AHCJ – Association of Health Care Journalists

03/28/2024 | News release | Distributed by Public on 03/28/2024 15:38

Tool to help doctors discuss firearm violence with patients may inspire story ideas

Public domain photo by Robert Denty/CDC

Health care professionals are often on the frontlines of the firearm violence epidemic, caring for the thousands of people who are shot each year. They also overwhelmingly agree that preventing firearm injuries is within their abilities.

"As physicians and healers, we are committed to ending firearm violence by advocating for common-sense, evidence-based solutions," said former AMA president Jack Resneck Jr., M.D., at a 2022 organizational meeting.

In 2019, the California Firearm Violence Research Center at UC Davis created the BulletPoints Project, through a California State Assembly bill, to teach "medical and mental health care providers how to reduce the risk of firearm injury in their patients.

This valuable resource, which helps physicians talk about guns with their patients, also offers journalists an avenue for covering how those in the medical field can do their part to prevent firearm violence.

More about the BulletPoints Project

While the majority of clinicians feel they can prevent firearm injuries with their patients, according to the Project website, they say they don't routinely talk with patients about guns because of a lack of education on how to broach the subject. They also said they don't know what they'd do if they learned that a patient at risk had access to a gun, and that the topic is rarely covered in medical and nursing school curriculum.
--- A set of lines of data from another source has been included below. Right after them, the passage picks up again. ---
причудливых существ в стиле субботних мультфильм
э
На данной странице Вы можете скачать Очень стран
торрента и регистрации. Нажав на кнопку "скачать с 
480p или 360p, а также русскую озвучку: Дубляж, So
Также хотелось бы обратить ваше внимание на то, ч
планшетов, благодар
The BulletPoints Project was created to fill that knowledge gap. The project created content that includes the epidemiology of firearm injury and death, individual and social determinants of risk, the basics of firearms, the risks and benefits of having firearms in the home, best practices for talking with at-risk patients about safety, safe storage counseling and other intervention tools for clinicians.
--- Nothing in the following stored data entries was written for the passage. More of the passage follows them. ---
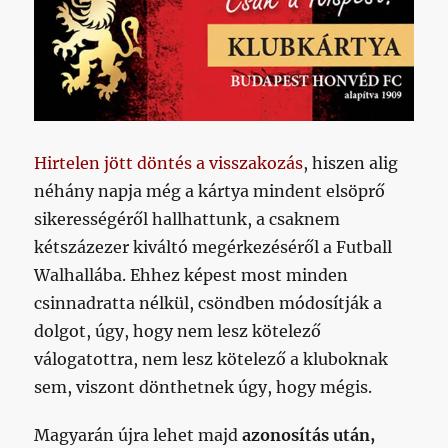
Hirtelen jött döntés a visszakozás
, hiszen alig
néhány napja még a kártya mindent elsöprő
sikerességéről hallhattunk, a csaknem
kétszázezer kiváltó megérkezéséről a Futball
Walhallába. Ehhez képest most minden
csinnadratta nélkül, csöndben módosítják a
dolgot, úgy, hogy nem lesz kötelező
válogatottra, nem lesz kötelező a kluboknak
sem, viszont dönthetnek úgy, hogy mégis.
Magyarán újra lehet majd
azonosítás után,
Their materials and online resources offer continuing education courses, online videos, webinars and lectures, journal club guides and case-based learning modules.

These resources may also inspire many health care stories. For example, they offer clinical scenarios for doctors to use, such as counseling veterans on access to guns and their elevated risk for suicide. They also have a guide for pediatricians talking to parents about preventing unintentional shootings involving children, who are at a high risk for that type of shooting.

When reporting on veteran suicide or unintentional shootings involving children, the role a doctor can play is an important angle.

These are also helpful resources for health care journalists covering how medical professionals can do their part to prevent firearm injuries and deaths and offer clinicians practical ways to help prevent firearm violence among their patients.

"Clinicians can play a crucial role in reducing unintentional firearm injury," the guide reads. "Nonetheless, few providers have conversations with patients about the risks, or provide guidance to families about safer storage. In fact, survey research suggests that fewer than 8% of US gun owners who live with children have ever had a clinician speak with them about firearm safety."

The guide also walks a clinician through talking about safe storage with a parent: keep the gun unloaded, locked up and separate from ammunition, which should also be locked up.